С тов. приветом А. Беляев»[356]. И далее, на четырех листах, краткие аннотации предлагаемых к изданию произведений: пять романов («Звезда Кэц», «Чудесный глаз», «Воздушный корабль», «Подводные земледельцы», «Человек-амфибия») и сборник повестей и рассказов «Человек, который не спит». Все перечисленные произведения (за исключением «Человека-амфибии») ранее публиковались лишь в журналах или по-украински, и, как честно предупреждал Беляев, для нового издания (опять же за исключением «Человека-амфибии») потребуют некоторой доработки. Срок такой доработки (вместе с перепечаткой на машинке) — не более одного-двух месяцев на каждое произведение.
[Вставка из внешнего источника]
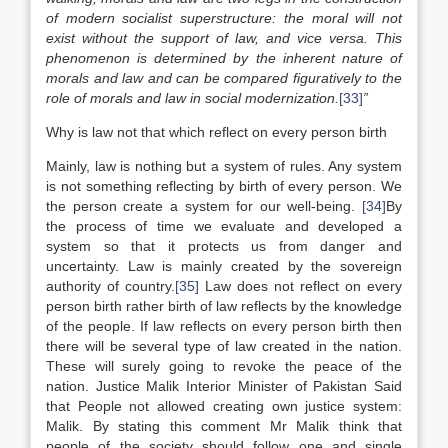
of modern socialist superstructure: the moral will not
exist without the support of law, and vice versa. This
phenomenon is determined by the inherent nature of
morals and law and can be compared figuratively to the
role of morals and law in social modernization.
[33]
”
Why is law not that which reflect on every person birth
Mainly, law is nothing but a system of rules. Any system
is not something reflecting by birth of every person. We
the person create a system for our well-being.
[34]
By
the process of time we evaluate and developed a
system so that it protects us from danger and
uncertainty. Law is mainly created by the sovereign
authority of country.
[35]
Law does not reflect on every
person birth rather birth of law reflects by the knowledge
of the people. If law reflects on every person birth then
there will be several type of law created in the nation.
These will surely going to revoke the peace of the
nation. Justice Malik Interior Minister of Pakistan Said
that People not allowed creating own justice system:
Malik. By stating this comment Mr Malik think that
people of the society should follow one and single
Даты на письме нет, но, поскольку Беляев просит издать предлагаемые книги в 1937 году, ясно, что отослано оно было не позднее начала того же года (к такому же выводу приводит и замечание Беляева, что в области научной фантастики он работает 13 лет, то есть к двенадцати полным годам — 1925–1936 — прибавляет еще один — текущий, 1937-й)…[357]
Находится письмо в архивном фонде издательства «Детская литература» (в 1930-е годы — Детиздат). Адресат — Григорий Евгеньевич. Кто таков? Можно предположить, что Беляев ошибся в отчестве — «Евгеньевич»… И тогда все становится на свои места — Григорий Иосифович Мишкевич, редактор Детиздата и старый знакомый Беляева. Тот, который, служа в издательстве «Молодая гвардия», редактировал «Прыжок в ничто», в 1935 году возил рукопись в Калугу на консультацию с Циолковским, а годом раньше — 1 августа 1934-го — вместе с директором «Молодой гвардии» М. Ю. Гальпериным присутствовал (в качестве стенографистки) на встрече с Гербертом Уэллсом в гостинице «Астория». Кроме «молодогвардейцев», ленинградскую сторону представляли Б. П. Вейнберг, Я. И. Перельман, Н. А. Рынин и один писатель — Александр Беляев[358].